Question

In an isosceles right angled triangle ABC, the equal sides AB and AC are 10 cm. Charges \(+5\mu C\), \(+20\mu C\) and \(+20\mu C\) are placed at A, B and C respectively. A charge \(+2\mu C\) is placed at the midpoint of BC. The net electrostatic force on it is:

• A. \(24N\)
• B. \(9N\)
• C. \(36N\)
• D. \(18N\)

Hint:

At the midpoint of the hypotenuse of a right triangle, distances from all three vertices are equal.

Answer 1

The Correct Option is D

Concept: The midpoint of hypotenuse of a right triangle is equidistant from all three vertices. Hence, \[ MA=MB=MC. \] The forces due to charges at B and C cancel each other because they are equal and opposite.
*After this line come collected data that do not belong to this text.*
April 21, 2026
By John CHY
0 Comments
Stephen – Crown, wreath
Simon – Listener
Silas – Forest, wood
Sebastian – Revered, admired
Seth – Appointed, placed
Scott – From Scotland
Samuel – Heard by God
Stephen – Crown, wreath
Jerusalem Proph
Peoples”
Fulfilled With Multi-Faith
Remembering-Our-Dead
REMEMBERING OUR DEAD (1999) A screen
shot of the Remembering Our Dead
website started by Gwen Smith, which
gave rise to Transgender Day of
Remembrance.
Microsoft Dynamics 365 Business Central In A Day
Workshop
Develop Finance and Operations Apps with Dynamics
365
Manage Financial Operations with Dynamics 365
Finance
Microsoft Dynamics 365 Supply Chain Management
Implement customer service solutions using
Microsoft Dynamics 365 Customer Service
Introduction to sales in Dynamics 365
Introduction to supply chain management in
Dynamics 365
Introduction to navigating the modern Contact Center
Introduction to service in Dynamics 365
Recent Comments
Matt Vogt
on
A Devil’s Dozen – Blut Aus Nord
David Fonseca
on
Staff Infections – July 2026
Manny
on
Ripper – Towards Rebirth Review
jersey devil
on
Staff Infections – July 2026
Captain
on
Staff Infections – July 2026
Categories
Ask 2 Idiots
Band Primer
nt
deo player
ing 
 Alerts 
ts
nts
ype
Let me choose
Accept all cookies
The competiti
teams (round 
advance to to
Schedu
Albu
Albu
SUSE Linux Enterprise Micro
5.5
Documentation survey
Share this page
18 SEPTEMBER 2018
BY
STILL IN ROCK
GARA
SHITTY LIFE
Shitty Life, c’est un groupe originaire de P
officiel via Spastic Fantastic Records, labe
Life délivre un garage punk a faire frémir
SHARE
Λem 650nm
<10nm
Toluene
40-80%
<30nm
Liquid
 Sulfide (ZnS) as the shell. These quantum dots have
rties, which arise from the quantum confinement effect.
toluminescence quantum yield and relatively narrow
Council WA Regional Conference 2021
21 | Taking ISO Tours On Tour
Step 1: Find distance from midpoint to vertex.
\[ BC=10\sqrt2. \] \[ MA=\frac{BC}{2} = 5\sqrt2 cm. \] \[ r=5\sqrt2\times10^{-2}m. \]

Step 2: Force due to charge at A.
\[ F= \frac{kq_1q_2}{r^2}. \] \[ = \frac{9\times10^9(5\times10^{-6})(2\times10^{-6})} {(5\sqrt2\times10^{-2})^2}. \] \[ = 18N. \] Hence \[ \boxed{18N}. \]